Anadigics will eliminate about 100 jobs or approximately 15% of its workforce, while Intersil will reduce its global headcount by 9% or approximately 140 positions.

By Suzanne Deffree, Managing Editor, News -- EDN, November 5, 2008

Add two more companies to the growing list of reorganizations forced by the current economic conditions.

Anadigics Inc and Intersil Corp today each reported plans to lay off employees on the semiconductor industry's generally sluggish 2009 outlook.

“Unfortunately, we are entering a period of significant uncertainty and we feel the prudent approach is to respond quickly” said Dave Bell, Intersil’s president and CEO, in a statement from the Milpitas, Calif-based analog company. “We are taking action to lower our current and future operating expenses in order to align our cost structure with the current business conditions, and maintain our competitive position during this economic downturn.”

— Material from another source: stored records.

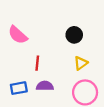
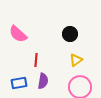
purple semicircle: (45, 86) -> (43, 81), turned 98

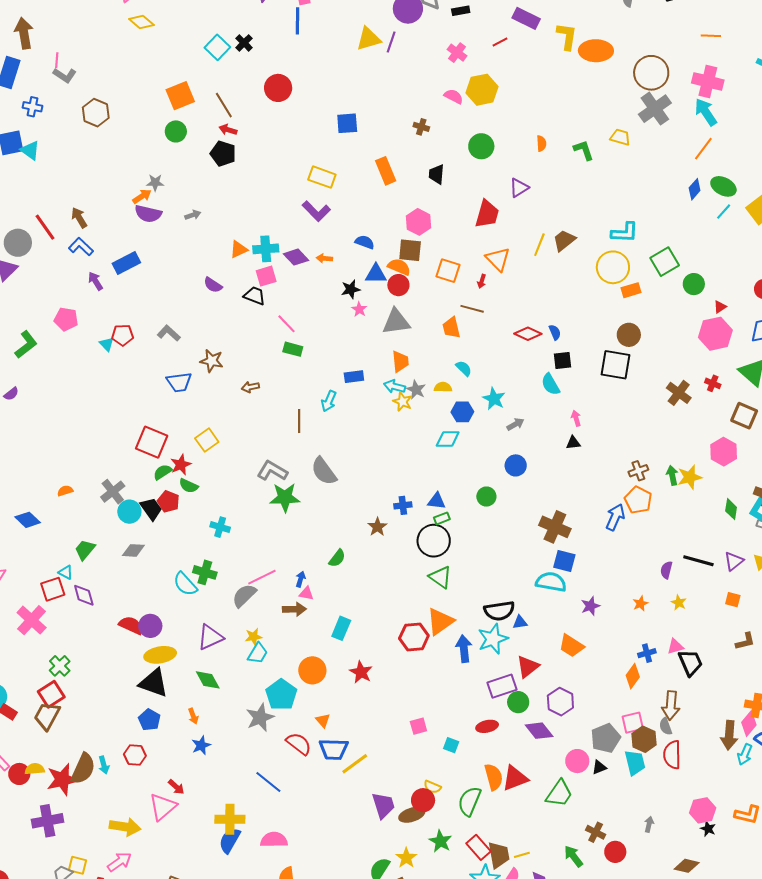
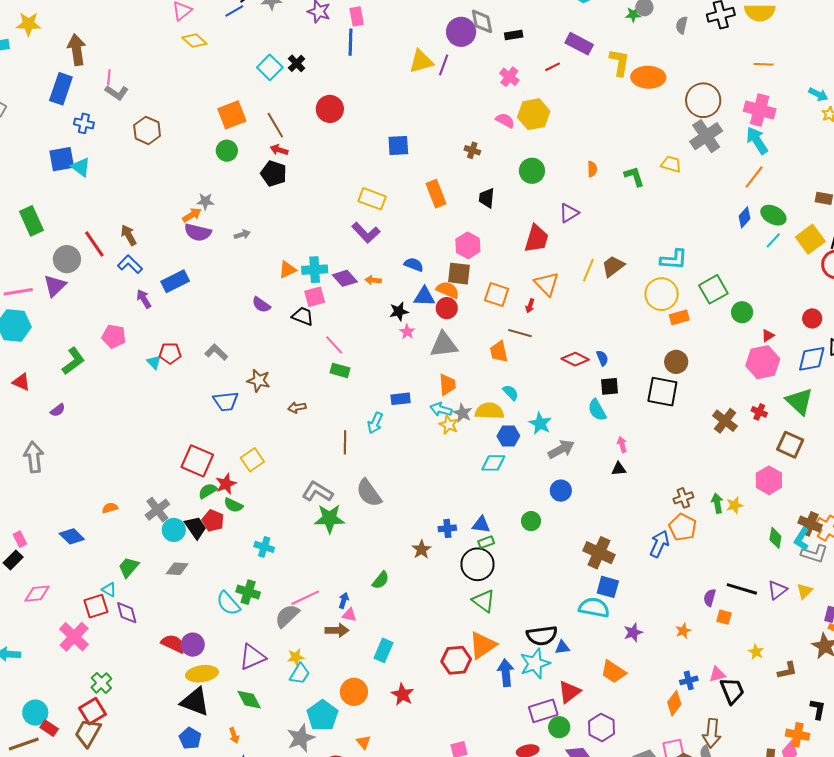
yellow semicircle: (443, 387) -> (489, 411), size x1.6
gray arrow: (515, 424) -> (561, 449), size x1.5
yellow star: (690, 477) -> (735, 505), size x0.7
orange square: (733, 600) -> (724, 617), moved
yellow star: (679, 603) -> (756, 652), moved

For more news on industry layoffs, see:
Nokia cuts R&D jobs

Freescale, Motorola lay off on bleak cellular businesses
SanDisk Q3 worse than expected, CEO says layoffs in Q4
Actel lays off 10% of workforce
Qimonda slashes 3,000 jobs, exits 200-mm production, CFO resigns
Magma cuts jobs
Sony Ericsson begins 2,000 job cuts

Intersil will reduce its global headcount by 9% or approximately 140 positions. The cuts include positions impacted by Intersil's previously announced plans to consolidate its Palm Bay, Fla, fabs, which is expected to conclude during the first half of 2009.

Intersil said the layoffs will reduce its overall annual operating costs by approximately $12 million to $14 million and that it expects to record one time pretax charges of approximately $20 million to $23 million in Q4 on the action.

“We believe we are taking the necessary steps to not only respond to the current economic conditions, but also to better prepare Intersil for sustained long-term success,” said Bell.

Separately, Anadigics today said that it will eliminate about 100 jobs or approximately 15% of its workforce by the end of this week.

The cost-reduction measures were first noted, but not detailed, on the Warren, NJ-based RF chip maker's October 22 September quarter conference call.

“This was a difficult decision because of the impact it has on people, but was a necessary step in our plan to return the company to growth and profitability as soon as possible," Gilles Delfassy, Anadigics's chairman and interim CEO, in a statement. "We are continuing critical investments in new products and other strategic initiatives that focus on making our customers successful.”

Anadigics expects that the layoffs and other cost reduction actions already in process will save it between $15 million and $20 million a year starting in Q4. The company also expects the job cuts to result in pre-tax charges of approximately $2.2 million to $2.4 million in Q4.

Neither Anadigics nor Intersil said what types of positions would be cut.